To: Mark Bartlett who wrote (38429)8/5/1999 7:28:00 PM
From: Enigma  Read Replies (1) | Respond to of 116764
 
Mark - in general I'm in agreement - but gold is the most significant reserve asset of most CBs - someone posted a table here a few weeks ago - not of course Australia, Holland, Canada, the UK, Belgium - who have sold most of their gold also Argentina I believe - but for countries like the States, Germany, France, Italy, other European countries and others it's quite a different picture.



To: Mark Bartlett who wrote (38429)8/5/1999 9:39:00 PM
From: Hawkmoon  Read Replies (1) | Respond to of 116764
 
You are still stuck on the pure "gold reserve" bent

Actually, I'm not. I'm merely addressing those folks out here who voiciferously advocate a return to a gold standard.

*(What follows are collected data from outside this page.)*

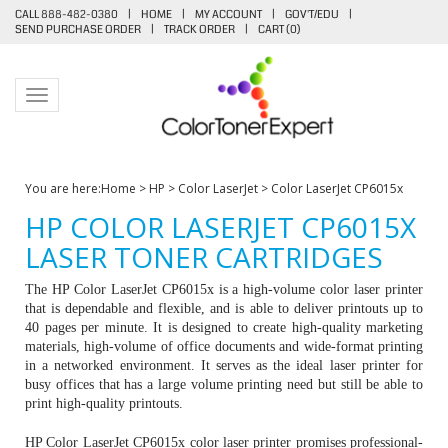
CALL 888-482-0380
|
HOME
|
MY ACCOUNT
|
GOV'T/EDU
|
SEND PURCHASE ORDER
|
TRACK ORDER
|
CART (
0
)
Toggle navigation
You are here:
Home
>
HP
>
Color LaserJet
>
Color LaserJet CP6015x
HP COLOR LASERJET CP6015X
LASER TONER CARTRIDGES
The HP Color LaserJet CP6015x is a high-volume color laser printer
that is dependable and flexible, and is able to deliver printouts up to
40 pages per minute. It is designed to create high-quality marketing
materials, high-volume of office documents and wide-format printing
in a networked environment. It serves as the ideal laser printer for
busy offices that has a large volume printing need but still be able to
print high-quality printouts.
HP Color LaserJet CP6015x color laser printer promises professional-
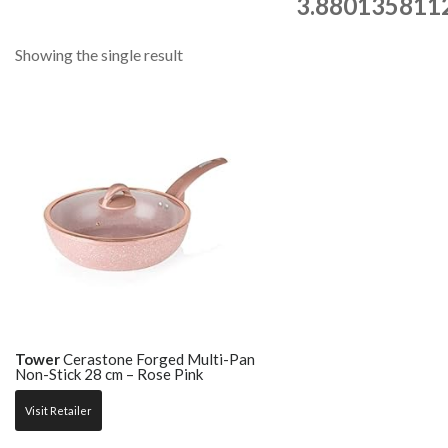
3.880135811
Showing the single result
Tower
Cerastone Forged Multi-Pan
Non-Stick 28 cm – Rose Pink
Visit Retailer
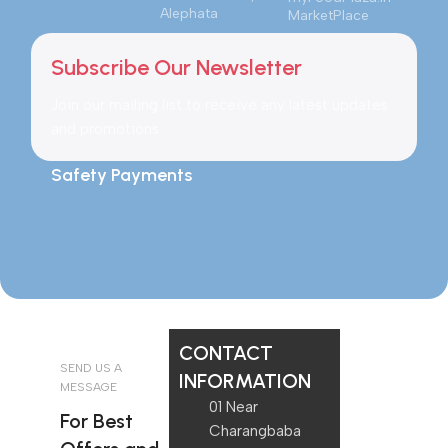
Alephata
MarketPlace
Subscribe Our Newsletter
Join our mailing list to receive any latest updates
and promotions.
Safety Payments
CONTACT
SEND US A
INFORMATION
MESSAGE
01 Near
For Best
Charangbaba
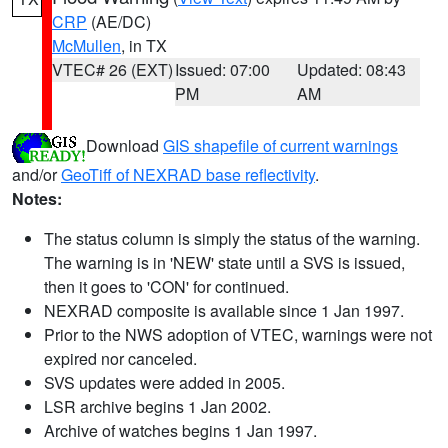
CRP
(AE/DC)
McMullen
, in TX
VTEC# 26 (EXT)
Issued: 07:00
Updated: 08:43
PM
AM
Download
GIS shapefile of current warnings
and/or
GeoTiff of NEXRAD base reflectivity
.
Notes:
The status column is simply the status of the warning.
The warning is in 'NEW' state until a SVS is issued,
then it goes to 'CON' for continued.
NEXRAD composite is available since 1 Jan 1997.
Prior to the NWS adoption of VTEC, warnings were not
expired nor canceled.
SVS updates were added in 2005.
LSR archive begins 1 Jan 2002.
Archive of watches begins 1 Jan 1997.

- IMO gold is still viewed as a currency by a significant % of people throughout the world, including N/A and will continued to be viewed as the safe haven, not only in time of "catastrophe" but in time of currency instability too.

Well sure some people still consider gold to be currency. But the majority of people don't or else they would be undertaking their business transactions in nothing but gold.

As for a safe haven, it depends on what they are seeking safety from. If it from inflation, the US government has issued inflation indexed bonds (not very popular right now given the low inflation rate). When that occurred, gold basically was set to be relegated to a currency of disaster, for times of wars that threaten the actually existence of a nation and its currency.

However, while there are still major economic powers issuing currency that they can back up with either military or political force of will, gold really doesn't have much of a place except as a facade maintained for the sake of those who would continue to erroneously profess its merits in the modern financial system.

Let gold plummet to a market equilibrium and flood that gold into the market so that working class dogs like myself can pick it up cheap. That way we'll have the ability to have an asset that may find value under apocalyptic conditions and not see it left in the hands of the CBs.

As for transparency issues... under a system where gold plays a major role as a currency, manipulation can take place through geographical invasions, conquests, or multi-national corporate takeovers.

In sum, manipulation and lack of transparency is just as plausible
under a gold system as it is under the current.